If you want to get real-time data from physical assets, you need to make sure you have good sensors and a solid connectivity solution.
Even though it costs more upfront, the benefits of real-time monitoring, predictive maintenance, and getting a complete picture of the system make it worth the investment for many industries.
Take the oil and gas industry, for instance. Digital twins have led to big improvements in efficiency and safety.
Benefits and Limitations
Simulations let you test things out in a way that’s safer than doing it in the real world.
The thing is, simulations are static and don’t adapt to real-time changes, so they’re not so useful in dynamic environments.
It’s also worth noting that simulations are cost-effective and focused, making them ideal for specific, predefined scenarios.
On the other hand, digital twins are dynamic and comprehensive, which makes them expensive.
Digital twins are ideal for getting real-time data integration and continuous updates, which gives you a detailed and up-to-date representation of physical systems.
This capability helps us make better decisions and work more efficiently, but it does require a lot of resources to set up and keep running.
The complex nature of digital twins means they’re best suited for large-scale applications where real-time monitoring and predictive capabilities are critical.
Integrating Simulation and Digital Twin with Interscale’s BIM Management
It can be tricky to get to grips with simulation vs. digital twin technologies, mainly because they’re pretty complex and you need a solid data integration system in place.

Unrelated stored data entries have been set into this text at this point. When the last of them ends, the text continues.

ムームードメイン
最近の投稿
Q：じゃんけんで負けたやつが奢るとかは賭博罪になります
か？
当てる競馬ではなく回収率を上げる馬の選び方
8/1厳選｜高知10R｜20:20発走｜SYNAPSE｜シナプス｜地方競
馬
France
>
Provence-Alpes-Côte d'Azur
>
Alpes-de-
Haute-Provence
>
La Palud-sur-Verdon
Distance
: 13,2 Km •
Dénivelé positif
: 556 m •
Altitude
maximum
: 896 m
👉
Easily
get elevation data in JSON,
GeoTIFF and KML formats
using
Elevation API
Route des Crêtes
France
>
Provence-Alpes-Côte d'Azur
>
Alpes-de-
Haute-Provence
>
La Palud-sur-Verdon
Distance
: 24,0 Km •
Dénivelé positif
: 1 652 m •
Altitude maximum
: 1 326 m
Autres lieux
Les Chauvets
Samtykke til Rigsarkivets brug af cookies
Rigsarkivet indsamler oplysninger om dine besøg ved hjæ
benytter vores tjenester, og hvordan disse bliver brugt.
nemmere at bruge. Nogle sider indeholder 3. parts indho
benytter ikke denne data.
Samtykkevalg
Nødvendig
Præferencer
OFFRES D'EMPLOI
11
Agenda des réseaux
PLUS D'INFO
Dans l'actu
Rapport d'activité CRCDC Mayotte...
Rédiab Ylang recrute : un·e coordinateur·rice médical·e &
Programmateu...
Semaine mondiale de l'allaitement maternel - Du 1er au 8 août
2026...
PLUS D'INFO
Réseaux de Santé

That’s why we at Interscale offer customized solutions to make your process easier and ensure everything is integrated and managed smoothly.
Our team of experts has a lot of experience in BIM management and digital twin technologies.
For instance, we worked with Ewert Leafs Tech on a case study where we helped them optimize their digital twin strategy.
The result was better operational efficiency and lower maintenance costs.
We take a comprehensive approach to BIM management, so we can cover all aspects of the simulation and digital twin lifecycle, from initial setup to ongoing updates and analysis.
We know we’ve got a lot on our plate, so we’d like you to do some background checks. It would be great if you could visit and read our Interscale BIM management service page.
Or, if you need to make a few more tweaks, we’d be happy to run them by you. When’s good for you? We’d love to have discussion sessions. We’re here whenever you need us.
In Closing
Simulation and digital twin technologies are both really useful in a lot of industries these days.
If you use both simulation and digital twin technologies, along with BIM management solutions from Interscale, you’ll see a big boost in efficiency and innovation on your projects.
And at the end of the day, knowing the different benefits of simulation vs. digital twin can help you get better results.